New Recycling Pilot Program Launches in Vancouver

Encorp Pacific (Canada) has launched a new pilot program designed to encourage even greater beverage container recycling in Vancouver, and to help the City achieve its Greenest City 2020 Action Plan zero waste goal.

The program – the first of its kind in British Columbia – launched today with the installation of 60 new beverage container recycling bins at high-traffic Vancouver beaches: including Kitsilano Beach, Sunset Beach, English Bay, and Second Beach at Stanley Park, as well as on Commercial Drive between Venables Street and 13th Avenue.

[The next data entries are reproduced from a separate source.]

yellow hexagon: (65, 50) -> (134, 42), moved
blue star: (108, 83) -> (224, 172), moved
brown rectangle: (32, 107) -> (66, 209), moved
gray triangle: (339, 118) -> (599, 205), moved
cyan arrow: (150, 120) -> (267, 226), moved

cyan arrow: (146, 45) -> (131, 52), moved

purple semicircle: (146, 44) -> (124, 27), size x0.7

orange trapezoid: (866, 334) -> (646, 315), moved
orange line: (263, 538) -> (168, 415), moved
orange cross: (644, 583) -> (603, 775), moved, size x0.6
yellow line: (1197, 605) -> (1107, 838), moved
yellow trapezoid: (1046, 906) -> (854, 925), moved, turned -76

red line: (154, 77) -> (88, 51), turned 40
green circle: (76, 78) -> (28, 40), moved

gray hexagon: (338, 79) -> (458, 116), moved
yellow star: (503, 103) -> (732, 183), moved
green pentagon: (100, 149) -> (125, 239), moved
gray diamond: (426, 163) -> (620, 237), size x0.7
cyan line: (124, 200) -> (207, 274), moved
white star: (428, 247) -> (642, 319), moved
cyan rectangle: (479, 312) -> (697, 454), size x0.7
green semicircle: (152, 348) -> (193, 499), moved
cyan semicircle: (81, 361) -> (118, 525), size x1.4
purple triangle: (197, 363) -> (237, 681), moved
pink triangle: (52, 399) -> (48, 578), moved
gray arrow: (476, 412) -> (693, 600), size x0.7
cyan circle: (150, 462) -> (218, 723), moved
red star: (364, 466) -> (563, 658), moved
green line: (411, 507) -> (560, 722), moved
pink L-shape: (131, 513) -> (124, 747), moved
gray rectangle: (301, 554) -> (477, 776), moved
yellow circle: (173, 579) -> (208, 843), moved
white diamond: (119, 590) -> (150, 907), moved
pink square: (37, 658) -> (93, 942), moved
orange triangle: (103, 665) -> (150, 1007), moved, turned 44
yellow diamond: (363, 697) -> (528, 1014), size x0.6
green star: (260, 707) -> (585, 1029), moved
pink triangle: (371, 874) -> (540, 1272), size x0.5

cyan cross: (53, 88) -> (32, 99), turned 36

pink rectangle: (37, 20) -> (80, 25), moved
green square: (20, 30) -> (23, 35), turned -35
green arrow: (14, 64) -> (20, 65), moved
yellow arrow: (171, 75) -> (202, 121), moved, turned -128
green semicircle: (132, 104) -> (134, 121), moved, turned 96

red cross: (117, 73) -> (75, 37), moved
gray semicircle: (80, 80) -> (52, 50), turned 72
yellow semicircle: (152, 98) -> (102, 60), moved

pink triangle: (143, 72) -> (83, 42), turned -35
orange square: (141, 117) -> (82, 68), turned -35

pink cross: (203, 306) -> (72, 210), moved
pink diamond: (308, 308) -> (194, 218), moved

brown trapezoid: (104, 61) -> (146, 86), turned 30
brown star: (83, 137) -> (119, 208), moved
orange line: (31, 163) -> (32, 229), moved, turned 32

“By partnering with Encorp and working with the local binning community, we’re making a smart investment to make it easier and more convenient for the public to recycle,” said Vancouver Mayor Gregor Robertson. “Our goal is to reduce Vancouver’s waste going to landfills by 50 per cent by 2020, and by expanding beverage recycling in high-traffic areas like our beaches and Commercial Drive, we’re taking another step to keep bottles and cans off our streets and out of our landfills.”

The Beverage Container Recycling Pilot is a partnership between Encorp Pacific (Canada), the City of Vancouver and the Vancouver Board of Parks and Recreation, and provides additional recycling options for Vancouver’s citizens and visitors. United We Can, a downtown organization which promotes the collection of recyclables, and the Commercial Drive Business Improvement Association were consulted and support the initiative. The new bins can carry up to an estimated 288 aluminum cans or 150 plastic bottles each.

“The receptacles in the pilot program were designed with the United We Can community in mind to provide open access to the containers,” says Neil Hastie, President & CEO of Encorp. “Encorp will run awareness campaigns to emphasize the importance of recycling responsibly.”

At the conclusion of the one year pilot program, project partners will determine whether to keep the receptacles in their piloted locations permanently or explore expanding the network of bins to additional areas of the city. The pilot program in Vancouver will also serve as a model for potential future Encorp receptacle placements in other B.C. municipalities.

The new bin beach locations are also being praised by partners at the Vancouver Board of Parks and Recreation. “Vancouver Park Board’s commitment to being a Leader in Greening includes new practices to lessen the environmental footprint in our parks,” said Chair Sarah Blyth. “This innovative pilot project is a great way to provide convenient recycling options for visitors at Vancouver’s busiest beaches.”

Encorp’s data shows that recycling beverage containers in British Columbia saves enough energy to power 46,000 homes, takes the equivalent of 27,000 cars off the road, and reduces 96,000 tonnes of Co2 equivalent being released into the air. Encorp, the largest stewardship organization in the Province, recycles one billion containers per year. B.C. is a leader in industry product stewardship, recently receiving the highest ranking among Canadian provinces from EPR Canada.